• **SUPPLIED RECORDS**:
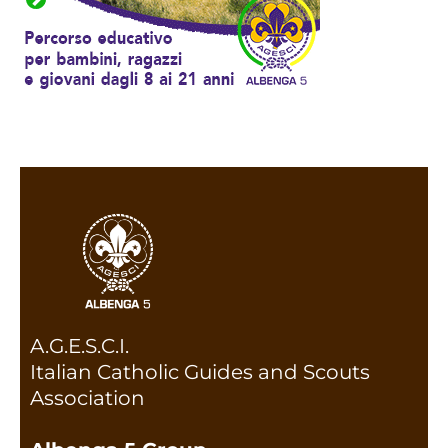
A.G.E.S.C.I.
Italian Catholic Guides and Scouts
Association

--

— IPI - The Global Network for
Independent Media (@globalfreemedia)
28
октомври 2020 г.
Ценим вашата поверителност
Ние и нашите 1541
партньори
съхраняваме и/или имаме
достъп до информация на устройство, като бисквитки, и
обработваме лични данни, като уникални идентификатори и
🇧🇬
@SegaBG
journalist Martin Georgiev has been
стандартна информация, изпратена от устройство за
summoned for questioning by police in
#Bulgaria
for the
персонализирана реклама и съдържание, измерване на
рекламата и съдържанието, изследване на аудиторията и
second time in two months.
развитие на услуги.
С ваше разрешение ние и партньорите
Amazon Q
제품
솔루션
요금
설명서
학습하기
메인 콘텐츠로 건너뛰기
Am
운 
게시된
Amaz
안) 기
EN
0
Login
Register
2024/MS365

• **TASK DESCRIPTION**: Every line above from the line with "A.G.E.S.C.I." to the line with "Association" is wanted, ends included; write them out exactly and add no other line.

• **TASK SOLUTION**:
A.G.E.S.C.I.
Italian Catholic Guides and Scouts
Association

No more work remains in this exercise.